Aaaah, love that word, kvetching. Almost onomatopeic.


----------



## guythegreg (Jun 15, 2012)

MAuer said:


> The business with the statue of the Virgin supposedly took place during the Fall performances. When I saw one of the spring performances with Terfel, it had been (wisely) omitted.


Which goes to show that someone at the Met is listening! In my survey - they send their regular subscribers a survey once a year - they asked about the Opera News controversy, too, so they ARE paying attention.


----------



## guythegreg (Jun 15, 2012)

mamascarlatti said:


> On the other hand J-Flo whirling around in a nun's habit was worth watching.
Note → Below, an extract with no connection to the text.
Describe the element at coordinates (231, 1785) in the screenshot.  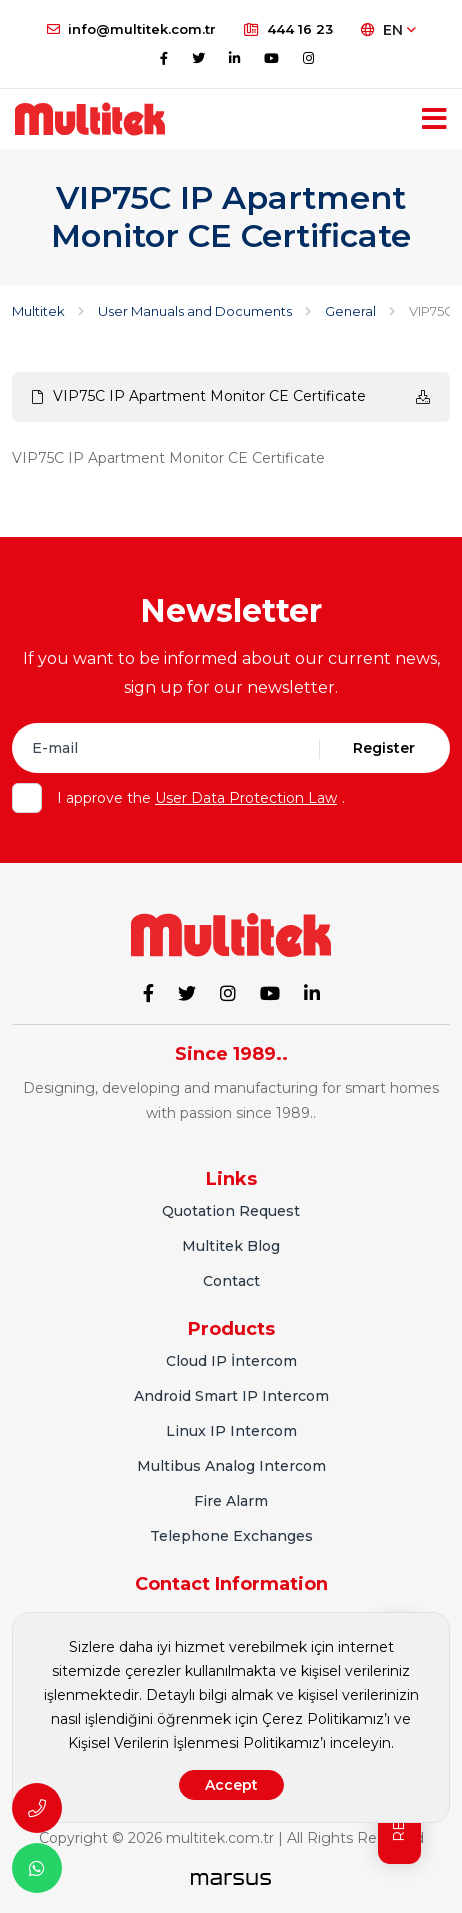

You know honestly, there was a fair amount of fun stuff in the production, I thought. The shtick with the Countess's scarf, that the phony Hermite uses to reel her in ... the butterflies on sticks ... the dancing nuns ... it wasn't a waste. But the underlying joy in the Glyndebourne production, the underlying philosophy, that basically everyone (not the actors but the characters) is just having a good time and they all know it, that they're all just playing their roles and trying to get as much joy out of it as possible - this seemed to be missing. Marc Laho's wicked grins. Annick Massis' exaggerated, loopy sadness. Jane Shaulis' everything she did. And they SANG so well, too. I don't think even Kathleen Battle ever did the countess' big aria better than Massis did it, and that's going some. I mean, I think they sang as though they were in the studio, and acted as though they were on stage. Well, blah, blah, blah ... lol


----------



## Dakota (Jun 30, 2012)

mamascarlatti said:


> On the other hand J-Flo whirling around in a nun's habit was worth watching.


hahahahahaha J-Flo............ ahahahahahaha I had NOT heard that before, too cute!


----------



## Aksel (Dec 3, 2010)

Dakota said:


> hahahahahaha J-Flo............ ahahahahahaha I had NOT heard that before, too cute!


Not to forget JDiddy.


----------



## mamascarlatti (Sep 23, 2009)

Dakota said:


> hahahahahaha J-Flo............ ahahahahahaha I had NOT heard that before, too cute!


I cannot claim credit for that - Aksel's invention! :tiphat:


----------